* What to produce
Below are the records; collect from them each line containing the string "sales".

The records below:

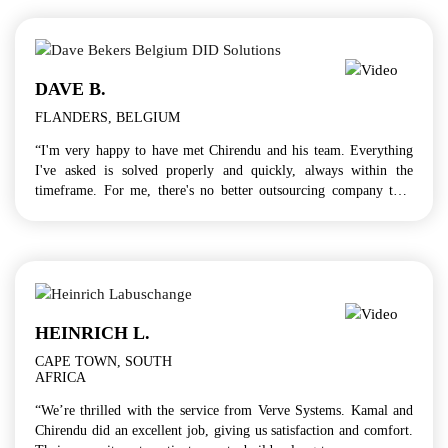
DAVE B.
FLANDERS, BELGIUM
“I'm very happy to have met Chirendu and his team. Everything
I've asked is solved properly and quickly, always within the
timeframe. For me, there's no better outsourcing company than
Verve Systems!”
HEINRICH L.
CAPE TOWN, SOUTH
AFRICA
“We’re thrilled with the service from Verve Systems. Kamal and
Chirendu did an excellent job, giving us satisfaction and comfort.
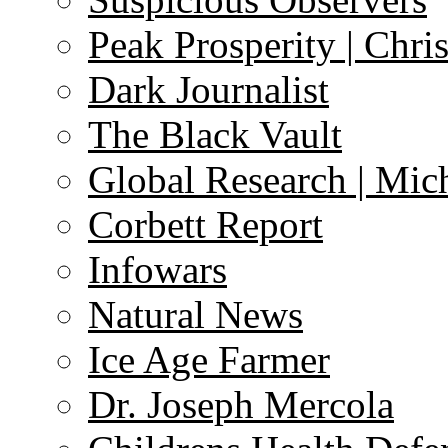
Peak Prosperity | Chri
Dark Journalist
The Black Vault
Global Research | Mi
Corbett Report
Infowars
Natural News
Ice Age Farmer
Dr. Joseph Mercola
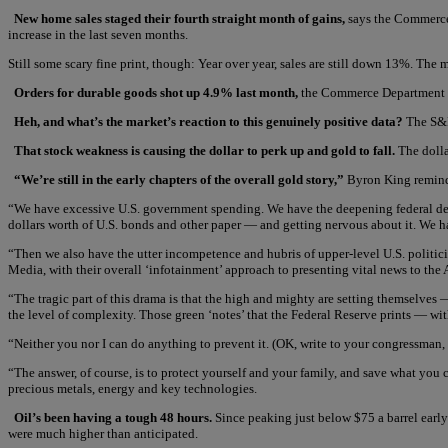
New home sales staged their fourth straight month of gains,
says the Commerce 
increase in the last seven months.
Still some scary fine print, though: Year over year, sales are still down 13%. Th
Orders for durable goods shot up 4.9% last month,
the Commerce Department ad
Heh, and what’s the market’s reaction to this genuinely positive data?
The S&P
That stock weakness is causing the dollar to perk up and gold to fall.
The dolla
“We’re still in the early chapters of the overall gold story,”
Byron King reminds.
“We have excessive U.S. government spending. We have the deepening federal defi
dollars worth of U.S. bonds and other paper — and getting nervous about it. We 
“Then we also have the utter incompetence and hubris of upper-level U.S. politic
Media, with their overall ‘infotainment’ approach to presenting vital news to the
“The tragic part of this drama is that the high and mighty are setting themselves 
the level of complexity. Those green ‘notes’ that the Federal Reserve prints — wi
“Neither you nor I can do anything to prevent it. (OK, write to your congressman, for
“The answer, of course, is to protect yourself and your family, and save what you 
precious metals, energy and key technologies.
Oil’s been having a tough 48 hours.
Since peaking just below $75 a barrel early
were much higher than anticipated.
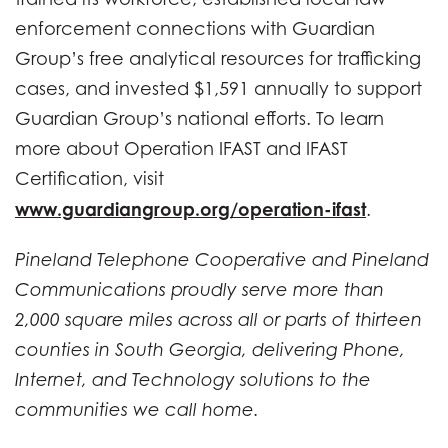
enforcement connections with Guardian
Group’s free analytical resources for trafficking
cases, and invested $1,591 annually to support
Guardian Group’s national efforts. To learn
more about Operation IFAST and IFAST
Certification, visit
www.guardiangroup.org/operation-ifast
.
Pineland Telephone Cooperative and Pineland
Communications proudly serve more than
2,000 square miles across all or parts of thirteen
counties in South Georgia, delivering Phone,
Internet, and Technology solutions to the
communities we call home.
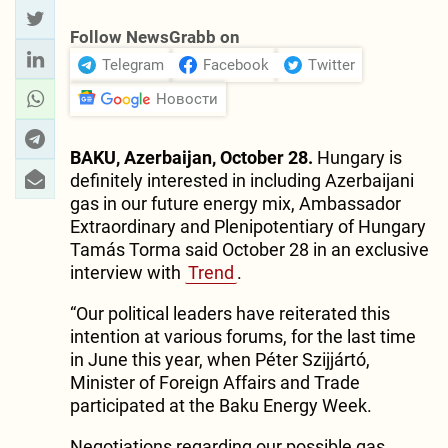
Follow NewsGrabb on
Telegram
Facebook
Twitter
Новости
BAKU, Azerbaijan, October 28.
Hungary is
definitely interested in including Azerbaijani
gas in our future energy mix, Ambassador
Extraordinary and Plenipotentiary of Hungary
Tamás Torma said October 28 in an exclusive
interview with
Trend
.
“Our political leaders have reiterated this
intention at various forums, for the last time
in June this year, when Péter Szijjártó,
Minister of Foreign Affairs and Trade
participated at the Baku Energy Week.
Negotiations regarding our possible gas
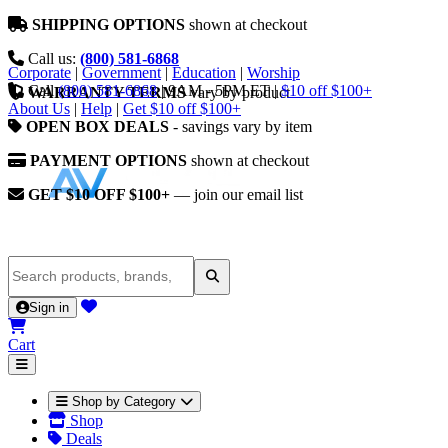
SHIPPING OPTIONS
shown at checkout
Call us:
(800) 581-6868
Corporate
|
Government
|
Education
|
Worship
Call
(800) 581-6868
|
9AM - 5PM ET
|
$10 off $100+
WARRANTY TERMS
vary by product
About Us
|
Help
|
Get $10 off $100+
OPEN BOX DEALS
- savings vary by item
PAYMENT OPTIONS
shown at checkout
GET $10 OFF $100+
— join our email list
Sign in
Cart
Shop by Category
Shop
Deals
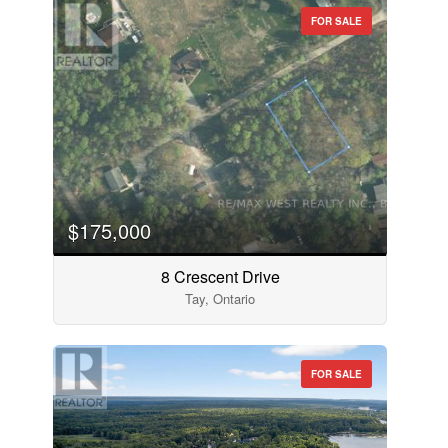
FOR SALE
$175,000
8 Crescent Drive
Tay, Ontario
FOR SALE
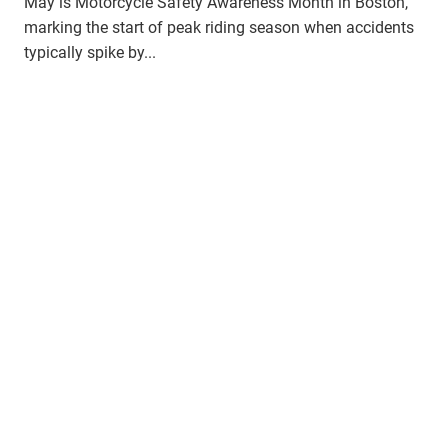
May is Motorcycle Safety Awareness Month in Boston,
marking the start of peak riding season when accidents
typically spike by...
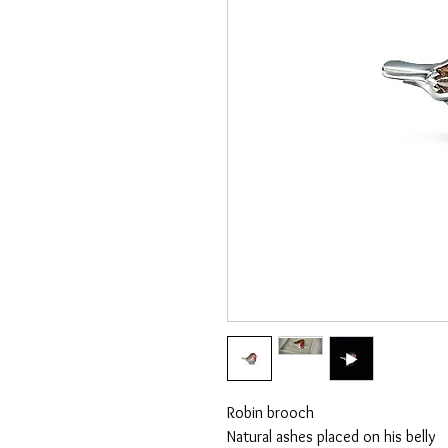
Robin brooch
Natural ashes placed on his belly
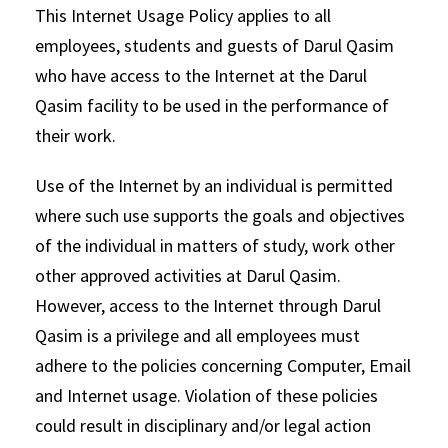
This Internet Usage Policy applies to all
employees, students and guests of Darul Qasim
who have access to the Internet at the Darul
Qasim facility to be used in the performance of
their work.
Use of the Internet by an individual is permitted
where such use supports the goals and objectives
of the individual in matters of study, work other
other approved activities at Darul Qasim.
However, access to the Internet through Darul
Qasim is a privilege and all employees must
adhere to the policies concerning Computer, Email
and Internet usage. Violation of these policies
could result in disciplinary and/or legal action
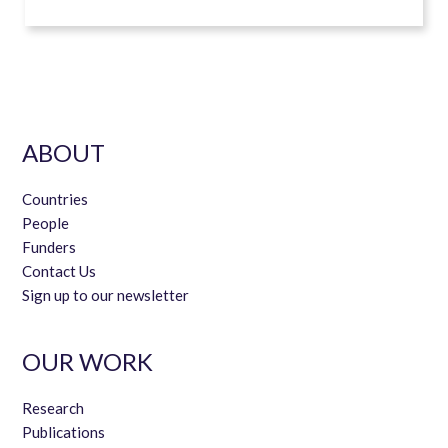
ABOUT
Countries
People
Funders
Contact Us
Sign up to our newsletter
OUR WORK
Research
Publications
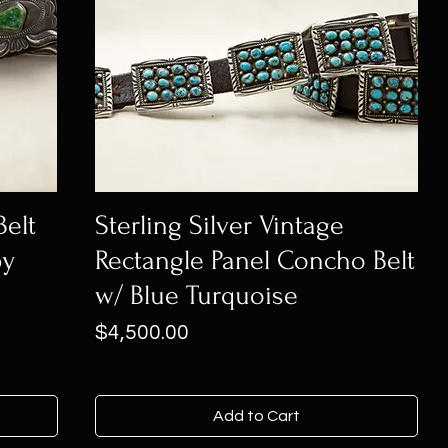
Belt
Sterling Silver Vintage
by
Rectangle Panel Concho Belt
w/ Blue Turquoise
Price
$4,500.00
Add to Cart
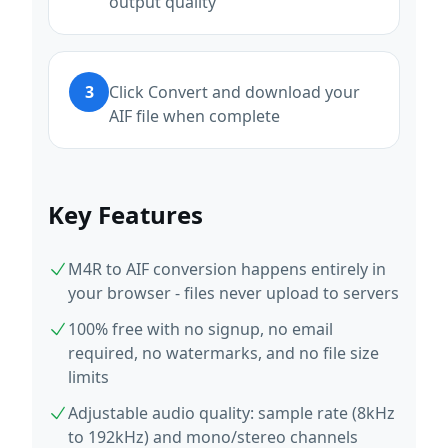
output quality
3
Click Convert and download your
AIF file when complete
Key Features
M4R to AIF conversion happens entirely in
your browser - files never upload to servers
100% free with no signup, no email
required, no watermarks, and no file size
limits
Adjustable audio quality: sample rate (8kHz
to 192kHz) and mono/stereo channels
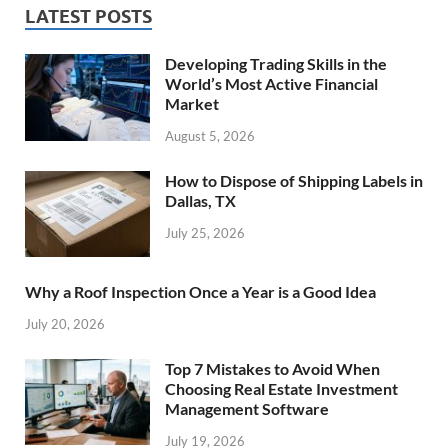
LATEST POSTS
Developing Trading Skills in the
World’s Most Active Financial
Market
August 5, 2026
How to Dispose of Shipping Labels in
Dallas, TX
July 25, 2026
Why a Roof Inspection Once a Year is a Good Idea
July 20, 2026
Top 7 Mistakes to Avoid When
Choosing Real Estate Investment
Management Software
July 19, 2026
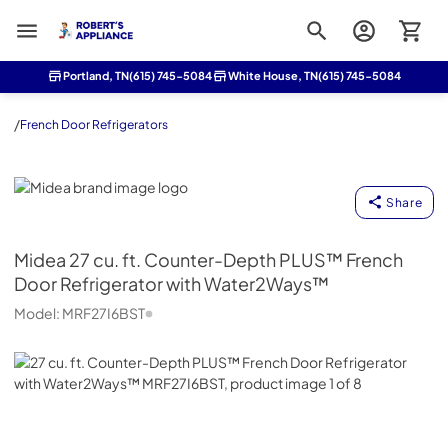
Roberts Appliance repair
Portland, TN
(615) 745-5084
White House, TN
(615) 745-5084
/
French Door Refrigerators
Midea
Share
Midea
27 cu. ft. Counter-Depth PLUS™ French
Door Refrigerator with Water2Ways™
Model:
MRF27I6BST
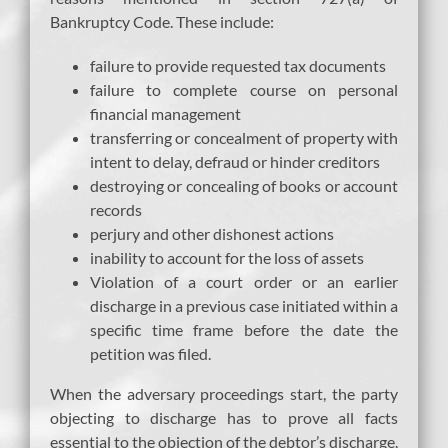
Bankruptcy Code. These include:
failure to provide requested tax documents
failure to complete course on personal
financial management
transferring or concealment of property with
intent to delay, defraud or hinder creditors
destroying or concealing of books or account
records
perjury and other dishonest actions
inability to account for the loss of assets
Violation of a court order or an earlier
discharge in a previous case initiated within a
specific time frame before the date the
petition was filed.
When the adversary proceedings start, the party
objecting to discharge has to prove all facts
essential to the objection of the debtor’s discharge.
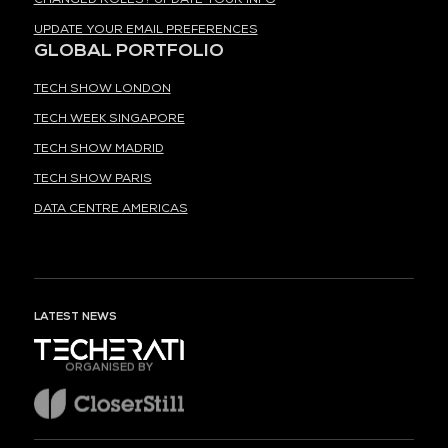
UPDATE YOUR EMAIL PREFERENCES
GLOBAL PORTFOLIO
TECH SHOW LONDON
TECH WEEK SINGAPORE
TECH SHOW MADRID
TECH SHOW PARIS
DATA CENTRE AMERICAS
LATEST NEWS
ORGANISED BY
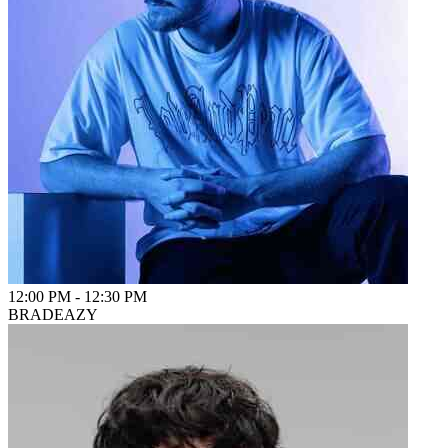
12:00 PM
-
12:30 PM
BRADEAZY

End of The records.

* Answer to the exercise
New home sales staged their fourth straight month of gains,
Still some scary fine print, though: Year over year, sales are still down 13%. Th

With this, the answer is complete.